Christiaan Cornelissen

Christiaan Cornelissen

Christiaan Gerardus Cornelissen (30 August 1864-21 January 1942) was a Dutch syndicalist writer, economist, and trade unionist.

Cornelissen was the second of five children of Johannes Cornelissen, carpenter in Den Bosch, Noord Brabant, and Mechelina van Wijk. He became a primary school teacher in Middelburg, Zeeland. In the late 1880s he started working for Recht voor Allen ("Justice for All"), the organ of the Social Democratic League (in Dutch: Sociaal-Democratische Bond, SDB). Next to Ferdinand Domela Nieuwenhuis, he soon became a leader in the SDB, member of the central committee and head of the international secretariat. He stayed in the SDB, which was renamed to Socialist League, during the breakaway of the Social Democratic Workers' Party (in Dutch: Sociaal Democratische Arbeiders Partij, SDAP). He attended the second congress of the Second International in Brussels, both as a special correspondent of Recht voor Allen and as a delegate of the Dutch railworkers' union contributing to an anti-militarist resolution by the left wing at the congress.

In 1891, he translated the Communist Manifesto to Dutch. In 1893, he was one of the founders of the National Labor Secretariat (in Dutch: Nationaal Arbeids-Secretariaat; NAS). In the following year, he got to know the French anarchist and trade-unionist Fernand Pelloutier and he supported the anarchists expelled from the 1893 Zurich congress of the Second International.

The increasing influence of social democrats within the Socialist League led Cornelissen to move to Paris in 1898. However, he remained in contact with the syndicalist movement in the Netherlands and continued writing for the Volksblad and several anarchist periodicals. In France, he worked with a lot of the anarchists he had gotten to know in Zurich. Since he spoke both German and English in addition to French and Dutch, he was particularly useful as a translator. He contributed to La Voix du peuple and La Bataille syndicaliste under the pseudonym "Rupert" (a reference to his wife Elisabeth Katharina Frederike (Lilian) Rupertus whom he had married in October 1899), as he feared deportation should his anarchist activities become public.

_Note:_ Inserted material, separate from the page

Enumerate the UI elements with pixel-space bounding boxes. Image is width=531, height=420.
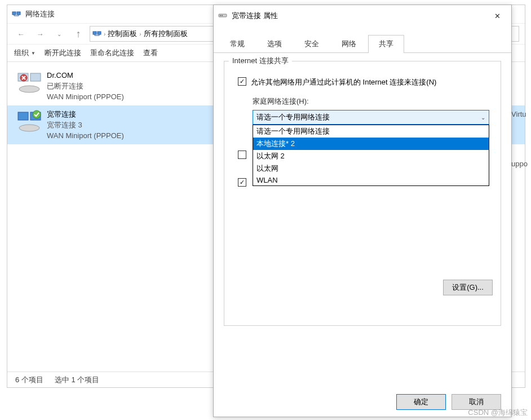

In 1903, Rupertus gave birth to the couple's son Fred.

Cornelissen's international contacts were also useful in organizing the 1907 International Anarchist Congress of Amsterdam, which served to establish relations between anarchists worldwide. From 1907, he edited the Bulletin international du mouvement syndicaliste. He also played an important role in organizing the 1913 International Syndicalist Congress in London.

During World War I, Cornelissen actively supported the Union sacrée, a patriotic truce between the French state and the socialist movement. He wrote several anti-German brochures in support of the war, and was a signatory of the Manifesto of the Sixteen. His support for the war estranged Cornelissen from many of his syndicalist and anarchist comrades. After the war, he primarily dedicated himself to his economic studies. In 1944, his Traité général de science économique (General Treatise on the economic science), an elaboration on Théorie de la valeur (Theory of value), which he had published in 1903, to refute the labor theory of value, which both the classic economists and Marx adhered to, was published. He died in 1942 in Domme.